This week in the workshop I had the hassle of dealing with fire stain. If you have tried silver soldering you may be familiar with the scourge that is fire stain. Just when you think you’re nearly finished and you begin the final stages of polishing on the lathe those nasty little blotches appear. For those of you lucky enough not to what this looks like it is a pink or purple stain that can develop in sterling silver during soldering.
Here’s the science bit… The oxygen in the air penetrates the outer surface of the object oxidizing the copper content in the sterling silver. The silver is then pickled in sulfuric acid which removes the oxidized copper on the surface. This oxidisation is known as fire scale. The difference is that fire stain can’t be removed in the pickeling process. The problem with fire stain is that it discolours the reflective nature of the polished silver and either needs to be covered by plating or filed away.
Mostly you don’t see the extent of the fire stain until you have the piece polished and finished. The best way to see it is to hold the silver against a piece of white paper. This way you have a uniform white reflection on the silver that highlights the pinky purple stain.
Here’s a photo of a cuff link that I made recently that had some fire stain. You can see the pink blotches on either side of the cut away circle design. There are lots of things you do to remove fire stain which involve chemical solutions or silver plating. Unfortunately this can be expensive and because it doesn’t happen me that often I haven’t seen the need to invest in them. The other method for getting rid of the fire stain is by abrasive removal using either a polishing lathe or other abrasive techniques. I think the best way to remove it is to use some wet emery paper on the stained area. It can be slow work but it allows you to concentrate on the area as opposed to a polishing lathe which can soften the sharp edges and detail of a piece. Once you have removed the patches of fire stain you can then finish the piece on the polishing lathe.

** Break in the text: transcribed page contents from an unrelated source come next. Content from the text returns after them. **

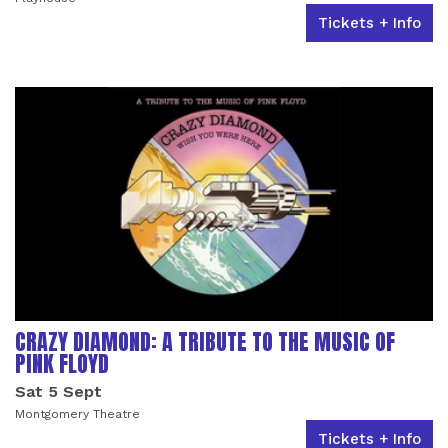
Tickets + Info
CRAZY DIAMOND: A TRIBUTE TO THE MUSIC OF
PINK FLOYD
Sat 5 Sept
Montgomery Theatre
Tickets + Info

The ideal solution to fire stain is to prevent it from happening in the first place. As the oxygen is the cause of the stain many silversmiths recommend creating oxygen free conditions when soldering. Ganoskin have a good piece on how to go about achieving this, to see it click here. I find the best way to prevent fire stain is to make sure you are using the correct size flame for the piece you are soldering. A very hot flame can over heat the piece but also a flame that is too soft means it takes much longer to melt the solder. Both these problems can cause fire stain. The other thing is to make sure the piece is clean so you don’t need to prolong the soldering process due to dirty metal.
Hope this helps in the fight against fire stain!